L'avocat de M. Simberg a indiqué que son client ferait appel de la décision. M. Steyn, qui a assuré sa défense sans avocat au cours du procès, fera de même, selon sa manager, Melissa Howes.

Une grande victoire pour la vérité et les scientifiques

Pour Pete Fontaine, l'un des avocats de M. Mann, il s'agit d'une grande victoire pour la vérité et les scientifiques du monde entier qui consacrent leurs vies à répondre aux questions scientifiques cruciales qui ont un impact sur la santé humaine et la planète.

C'est la toute première fois que des négationnistes du climat sont tenus responsables, financièrement, pour leurs déclarations trompeuses, a déclaré de son côté Michael Gerrard, fondateur du Sabin Center for Climate Change Law, un centre de recherche en droit environnemental basé à New York.

Cette victoire pour le professeur survient au moment où la réputation des scientifiques et leurs travaux sont la cible d'attaques virulentes, particulièrement depuis la pandémie de COVID-19.

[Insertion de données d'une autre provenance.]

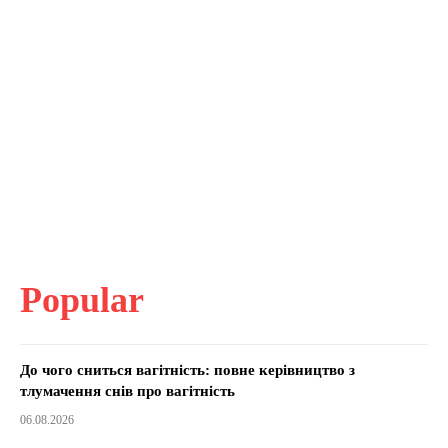
Popular
До чого сниться вагітність: повне керівництво з
тлумачення снів про вагітність
06.08.2026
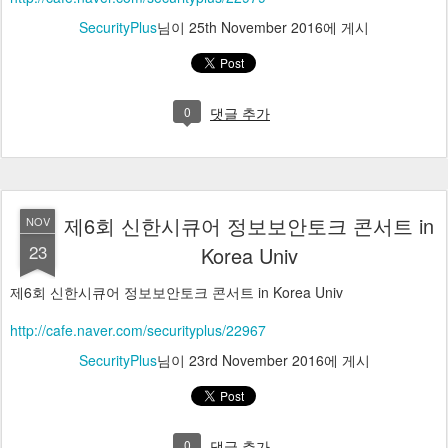
SecurityPlus
님이
25th November 2016
에 게시
0
댓글 추가
제6회 신한시큐어 정보보안토크 콘서트 in
NOV
23
Korea Univ
제6회 신한시큐어 정보보안토크 콘서트 in Korea Univ
http://cafe.naver.com/securityplus/22967
SecurityPlus
님이
23rd November 2016
에 게시
0
댓글 추가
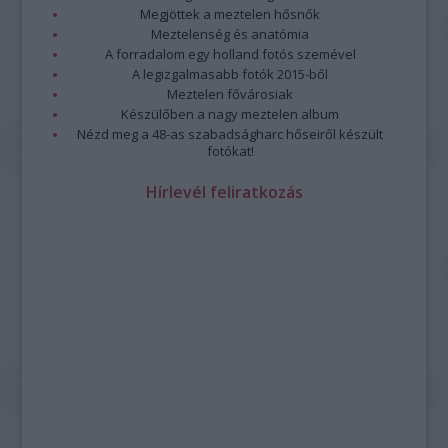
Megjöttek a meztelen hősnők
Meztelenség és anatómia
A forradalom egy holland fotós szemével
A legizgalmasabb fotók 2015-ből
Meztelen fővárosiak
Készülőben a nagy meztelen album
Nézd meg a 48-as szabadságharc hőseiről készült
fotókat!
Hírlevél feliratkozás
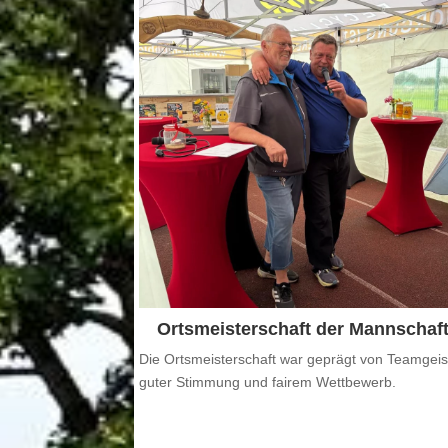
Ortsmeisterschaft der Mannschaf
Die Ortsmeisterschaft war geprägt von Teamgeis
guter Stimmung und fairem Wettbewerb.
.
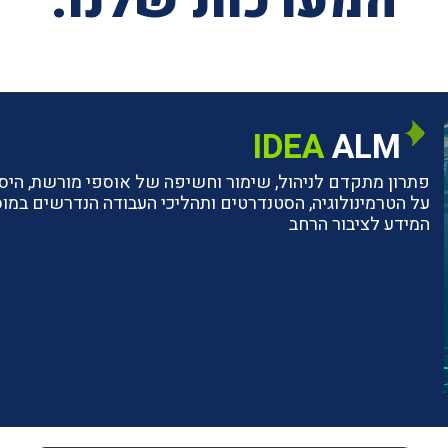
המערכות שלנו:
IDEA
ALM
פתרון מתקדם לניהול, שימור וחשיפה של אוספי מורשת, היסטו
על הטרמינולוגיה, הסטנדרטים ותהליכי העבודה הנדרשים ב
המידע לציבור הרחב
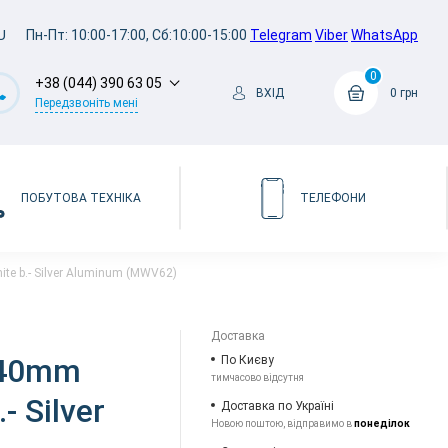
U
Пн-Пт: 10:00-17:00, Сб:10:00-15:00
Telegram
Viber
WhatsApp
0
+38 (044) 390 63 05
ВХІД
0 грн
Передзвоніть мені
ПОБУТОВА ТЕХНІКА
ТЕЛЕФОНИ
ite b.- Silver Aluminum (MWV62)
Доставка
 40mm
По Києву
тимчасово відсутня
- Silver
Доставка по Україні
Новою поштою, відправимо в
понеділок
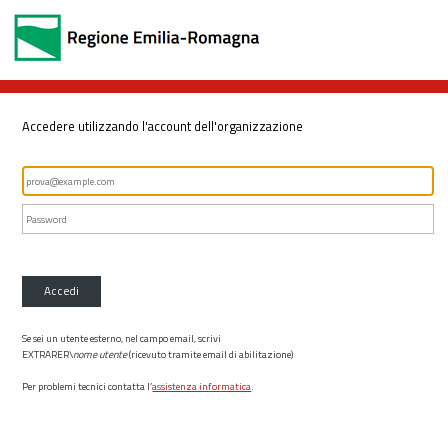
Accedere utilizzando l'account dell'organizzazione
Accedi
Se sei un utente esterno, nel campo email, scrivi
EXTRARER\
nome utente
(ricevuto tramite email di abilitazione)
Per problemi tecnici contatta l’
assistenza informatica
.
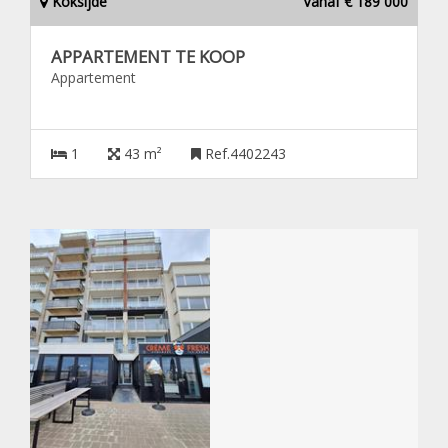
Koksijde
Vanaf € 189 000
APPARTEMENT TE KOOP
Appartement
1
43 m²
Ref.4402243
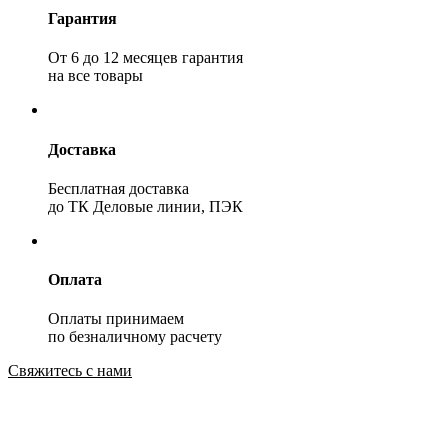
Гарантия
От 6 до 12 месяцев гарантия
на все товары
Доставка
Бесплатная доставка
до ТК Деловые линии, ПЭК
Оплата
Оплаты принимаем
по безналичному расчету
Свяжитесь с нами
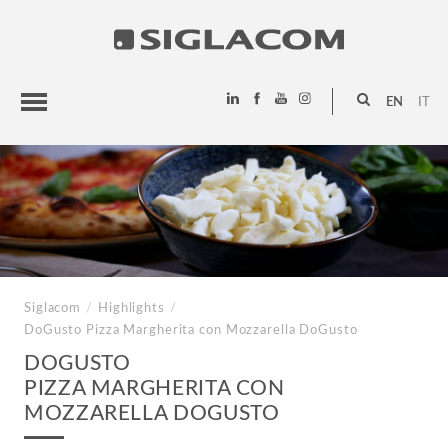
EN
IT
HIGHLIGHTS
PROJECTS
SIGLACOM
Siglacom
/
Highlights
/
DoGusto
Pizza Margherita con Mozzarella DoGusto
DOGUSTO
PIZZA MARGHERITA CON
MOZZARELLA DOGUSTO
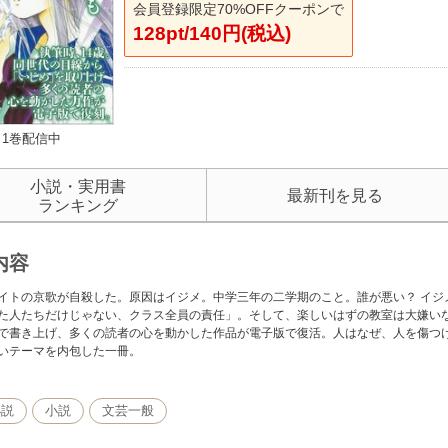
会員登録限定70%OFFクーポンで
128pt/140円(税込)
1巻配信中
小説・実用書
最新刊を見る
ランキング
内容
イトの京歌が自殺した。原因はイジメ。中学三年の二学期のこと。誰が悪い？ イジ
た人たちだけじゃない、クラス全員の責任」。そして、楽しいはずの教室は大嫌いな
で書き上げ、多くの読者の心を動かした作品が電子版で復活。人はなぜ、人を傷つけ
いテーマを内包した一冊。
小説
小説
文芸一般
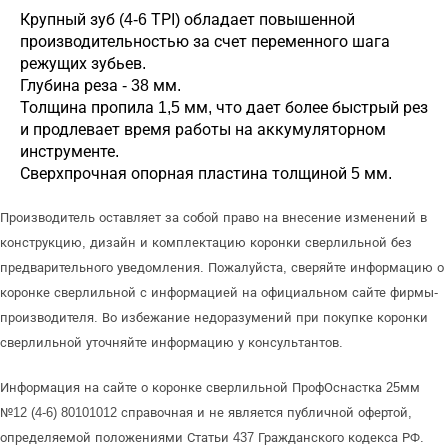
Крупный зуб (4-6 ТРI) обладает повышенной
производительностью за счет переменного шага
режущих зубьев.
Глубина реза - 38 мм.
Толщина пропила 1,5 мм, что дает более быстрый рез
и продлевает время работы на аккумуляторном
инструменте.
Сверхпрочная опорная пластина толщиной 5 мм.
Производитель оставляет за собой право на внесение изменений в
конструкцию, дизайн и комплектацию коронки сверлильной без
предварительного уведомления. Пожалуйста, сверяйте информацию о
коронке сверлильной с информацией на официальном сайте фирмы-
производителя. Во избежание недоразумений при покупке коронки
сверлильной уточняйте информацию у консультантов.
Информация на сайте о коронке сверлильной ПрофОснастка 25мм
№12 (4-6) 80101012 справочная и не является публичной офертой,
определяемой положениями Статьи 437 Гражданского кодекса РФ.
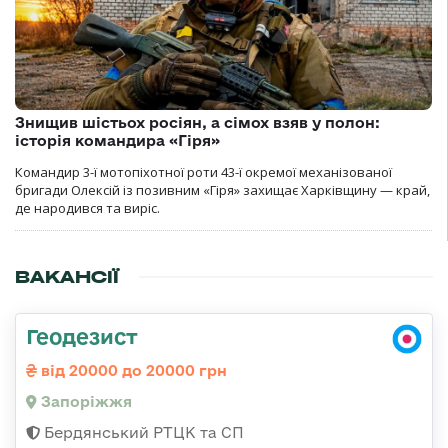
Знищив шістьох росіян, а сімох взяв у полон:
історія командира «Гіря»
Командир 3-ї мотопіхотної роти 43-ї окремої механізованої
бригади Олексій із позивним «Гіря» захищає Харківщину — край,
де народився та виріс.
ВАКАНСІЇ
Геодезист
від 20000 до 20000 грн
Запоріжжя
Бердянський РТЦК та СП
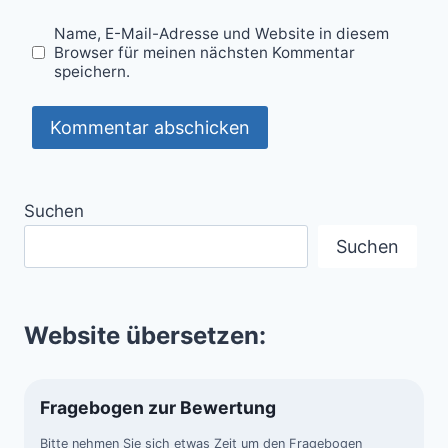
Name, E-Mail-Adresse und Website in diesem
Browser für meinen nächsten Kommentar
speichern.
Suchen
Suchen
Website übersetzen:
Fragebogen zur Bewertung
Bitte nehmen Sie sich etwas Zeit um den Fragebogen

Dans un récent rapport, le Center for Countering Digital Hate, qui documente et analyse la circulation de publications haineuses et la désinformation sur les réseaux sociaux, a identifié une nouvelle tendance surnommée le nouveau négationnisme climatique.

Au lieu de persister à nier l'existence des changements climatiques de nature anthropique, les climatosceptiques ciblent plutôt les scientifiques et tentent de jeter le discrédit sur leurs travaux.

S'attaquer aux scientifiques du climat comme Michael Mann ne fera pas disparaître la crise climatique.

Une citation de Déclaration du Center for Countering Digital Hate

La question des changements climatiques et de leur origine continue de diviser les Américains. Selon un sondage réalisé en 2023 par l'Université de Yale, 58 % de la population estime que le réchauffement est principalement causé par les activités humaines.